Ella
se pone tan suave y ligera, cuando se arrodilla. Es como si su mente estuviera
arrodillada también y el deseo de pensar por ella misma se disipara y se liberara
de cualquier problema haciendo que su alma se sintiera pesada. Despacio y con
suavidad, ella deriva hacia la seguridad de sus pensamientos de sumisa. Mi
fuerza inspira ese lugar en su mente y le permite sentirse en casa, arrodillándose
ante mí.
La
rigidez y el estrés que la hacen sentirse tensa e inquieta, simplemente,
desaparecen cuando ella está arrodillada. Sus brazos encuentran su camino hacia
una posición cruzada contra su espalda. Su cabeza se inclina y el pelo cae
suavemente sobre su hombro, esperando, anticipando mi siguiente instrucción.

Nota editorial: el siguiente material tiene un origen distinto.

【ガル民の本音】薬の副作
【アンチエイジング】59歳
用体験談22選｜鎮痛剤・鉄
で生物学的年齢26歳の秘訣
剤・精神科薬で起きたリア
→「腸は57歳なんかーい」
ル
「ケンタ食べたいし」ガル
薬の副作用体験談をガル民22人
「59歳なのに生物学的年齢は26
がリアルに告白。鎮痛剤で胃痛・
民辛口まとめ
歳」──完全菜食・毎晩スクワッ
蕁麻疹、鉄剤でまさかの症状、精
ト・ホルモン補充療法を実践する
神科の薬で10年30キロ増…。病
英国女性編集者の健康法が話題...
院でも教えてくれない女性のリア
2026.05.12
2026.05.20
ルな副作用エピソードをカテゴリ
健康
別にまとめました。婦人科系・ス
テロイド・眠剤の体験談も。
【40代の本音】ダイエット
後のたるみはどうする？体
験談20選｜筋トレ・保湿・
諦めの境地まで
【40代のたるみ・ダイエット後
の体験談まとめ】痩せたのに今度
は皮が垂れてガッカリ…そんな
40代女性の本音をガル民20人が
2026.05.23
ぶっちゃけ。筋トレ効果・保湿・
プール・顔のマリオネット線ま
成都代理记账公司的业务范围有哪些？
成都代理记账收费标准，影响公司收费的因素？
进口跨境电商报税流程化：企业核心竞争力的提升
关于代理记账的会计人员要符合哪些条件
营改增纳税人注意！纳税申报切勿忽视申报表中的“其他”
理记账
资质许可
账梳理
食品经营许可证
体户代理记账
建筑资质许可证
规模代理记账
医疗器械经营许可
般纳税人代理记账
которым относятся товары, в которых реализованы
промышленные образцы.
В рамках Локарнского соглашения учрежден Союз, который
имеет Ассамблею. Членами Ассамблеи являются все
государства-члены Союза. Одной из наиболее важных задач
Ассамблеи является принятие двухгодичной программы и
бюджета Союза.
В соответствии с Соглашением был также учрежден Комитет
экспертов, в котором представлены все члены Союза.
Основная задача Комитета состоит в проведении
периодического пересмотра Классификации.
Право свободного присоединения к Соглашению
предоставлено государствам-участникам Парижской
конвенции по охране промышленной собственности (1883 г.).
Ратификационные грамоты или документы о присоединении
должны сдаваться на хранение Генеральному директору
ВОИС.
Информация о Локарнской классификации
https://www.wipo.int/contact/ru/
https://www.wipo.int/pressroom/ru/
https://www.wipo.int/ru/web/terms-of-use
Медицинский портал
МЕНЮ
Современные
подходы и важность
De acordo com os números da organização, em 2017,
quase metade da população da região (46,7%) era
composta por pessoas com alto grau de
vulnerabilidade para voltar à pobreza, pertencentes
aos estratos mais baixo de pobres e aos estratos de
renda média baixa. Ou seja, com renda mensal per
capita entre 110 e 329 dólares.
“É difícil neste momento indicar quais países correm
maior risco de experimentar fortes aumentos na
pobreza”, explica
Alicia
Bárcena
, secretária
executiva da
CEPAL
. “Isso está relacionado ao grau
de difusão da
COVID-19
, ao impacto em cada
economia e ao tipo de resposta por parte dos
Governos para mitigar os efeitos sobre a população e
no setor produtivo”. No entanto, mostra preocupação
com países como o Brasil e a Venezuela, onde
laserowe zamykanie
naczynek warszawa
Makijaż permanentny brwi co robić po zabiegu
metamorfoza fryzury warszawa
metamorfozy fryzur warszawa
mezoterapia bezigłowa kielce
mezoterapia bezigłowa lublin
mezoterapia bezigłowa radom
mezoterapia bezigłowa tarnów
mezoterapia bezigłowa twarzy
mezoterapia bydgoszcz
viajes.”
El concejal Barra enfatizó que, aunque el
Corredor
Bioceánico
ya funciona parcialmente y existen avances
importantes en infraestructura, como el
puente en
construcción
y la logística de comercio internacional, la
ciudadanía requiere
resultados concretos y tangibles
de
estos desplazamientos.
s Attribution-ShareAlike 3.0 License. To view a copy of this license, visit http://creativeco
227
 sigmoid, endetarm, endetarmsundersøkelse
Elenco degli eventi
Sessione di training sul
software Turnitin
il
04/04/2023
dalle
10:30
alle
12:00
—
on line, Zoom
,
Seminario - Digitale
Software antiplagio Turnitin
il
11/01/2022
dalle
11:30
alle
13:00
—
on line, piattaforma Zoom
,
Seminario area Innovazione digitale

Pero no de esa manera tensa y ansiosa de esperar, sino en su lugar, al estar
completamente a gusto y, en casa, en un momento de pura sumisión.
Su
mente es clara, su cuerpo suave y, mientras ella está arrodillada ante mí, su
belleza nunca es más refinada, nunca más aparente, no porque ella sea mía en
ese momento, sino porque el momento es por completo de ella.